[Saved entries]

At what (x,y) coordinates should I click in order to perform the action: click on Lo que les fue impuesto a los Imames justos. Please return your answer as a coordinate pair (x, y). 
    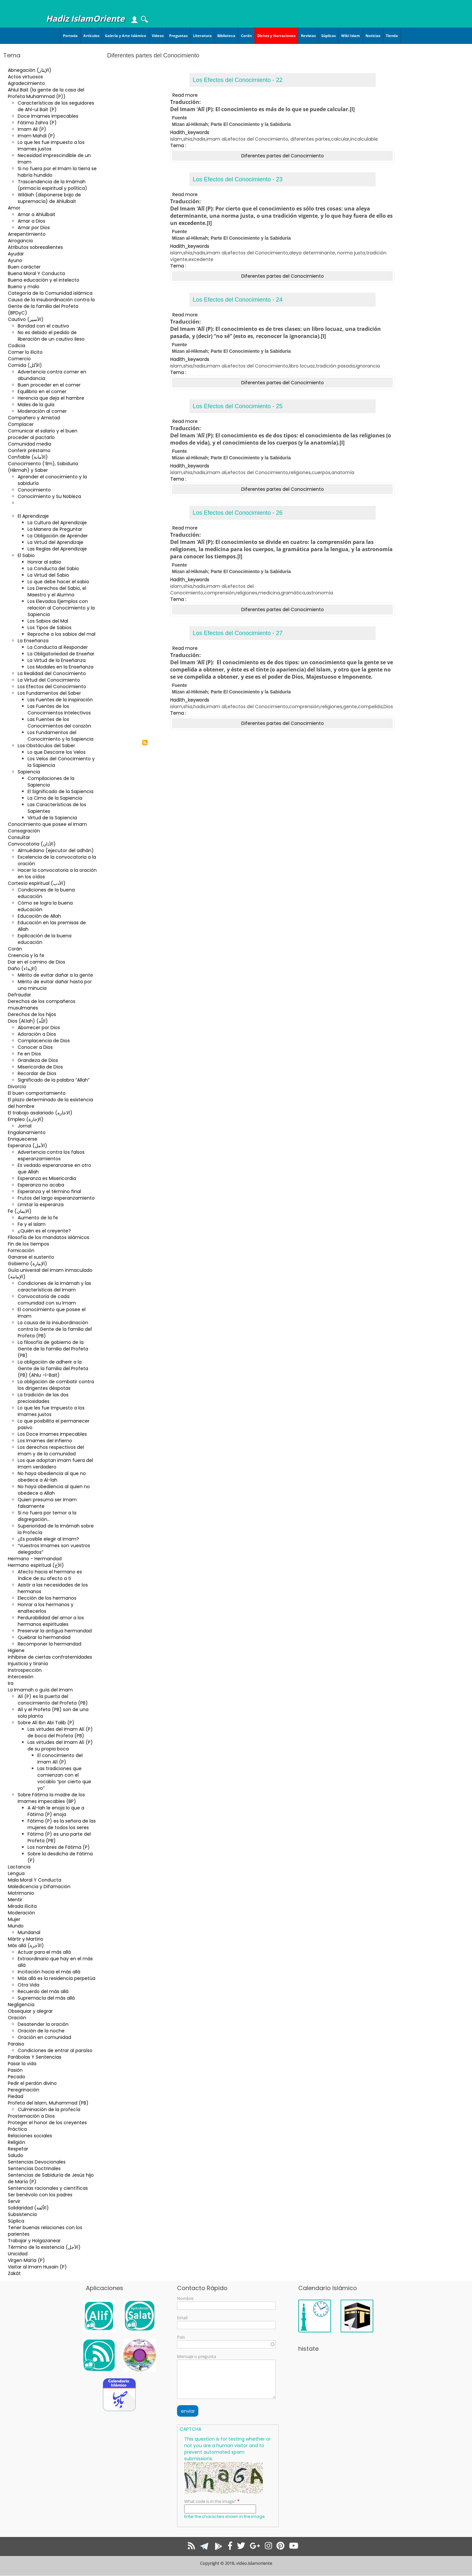
    Looking at the image, I should click on (51, 145).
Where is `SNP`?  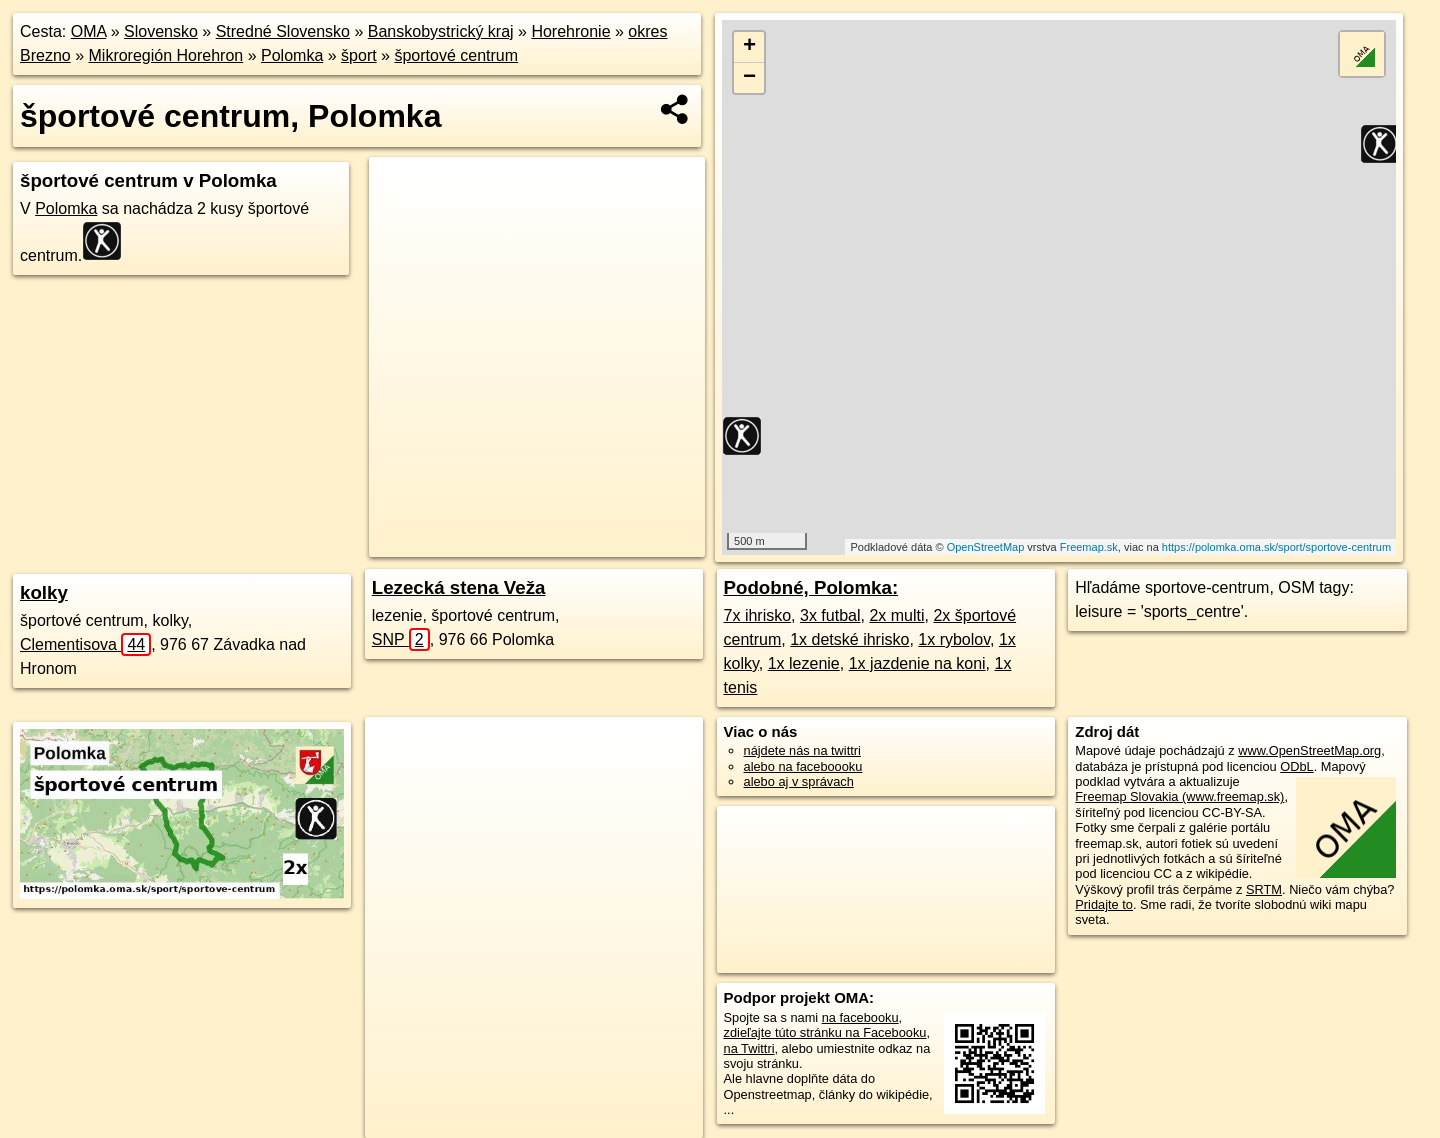
SNP is located at coordinates (401, 639).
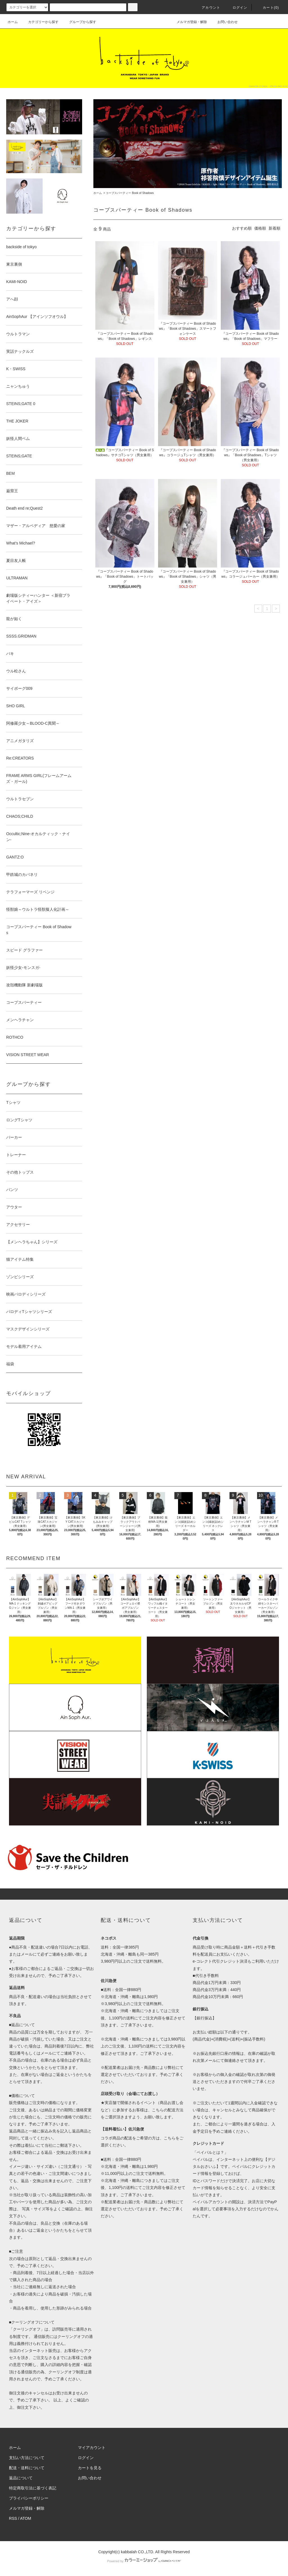  Describe the element at coordinates (32, 2488) in the screenshot. I see `特定商取引法に基づく表記` at that location.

=== Exercise ===
Could you print all of the entries exactly, skipping the images?

=== Exercise response ===
At what (x,y) coordinates should I click in order to perform the action: click on Lo que les fue impuesto a los Imames justos. Please return your answer as a coordinate pair (x, y). 
    Looking at the image, I should click on (51, 145).
Where is `SNP`?  
SNP is located at coordinates (401, 639).
  Describe the element at coordinates (32, 2488) in the screenshot. I see `特定商取引法に基づく表記` at that location.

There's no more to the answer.